#### [EXERCISE DETAILS]
Every line from the line containing "اسم العلامة" through the final line of the data is to be printed exactly; no other line is to appear.

#### [EXERCISE INPUT]
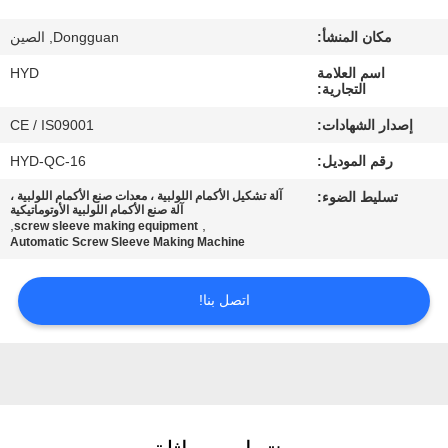
مكان المنشأ:
Dongguan, الصين
مراقبة
اسم العلامة
HYD
الجودة
التجارية:
إصدار الشهادات:
CE / IS09001
اتصل
رقم الموديل:
HYD-QC-16
بنا
تسليط الضوء:
آلة تشكيل الأكمام اللولبية ، معدات صنع الأكمام اللولبية ،
آلة صنع الأكمام اللولبية الأوتوماتيكية
,
,
screw sleeve making equipment
أخبار
Automatic Screw Sleeve Making Machine
اتصل بنا!
اطلب
اقتباس
خريطة
الموقع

#### [YOUR SOLUTION]
اسم العلامة
HYD
الجودة
التجارية:
إصدار الشهادات:
CE / IS09001
اتصل
رقم الموديل:
HYD-QC-16
بنا
تسليط الضوء:
آلة تشكيل الأكمام اللولبية ، معدات صنع الأكمام اللولبية ،
آلة صنع الأكمام اللولبية الأوتوماتيكية
,
,
screw sleeve making equipment
أخبار
Automatic Screw Sleeve Making Machine
اتصل بنا!
اطلب
اقتباس
خريطة
الموقع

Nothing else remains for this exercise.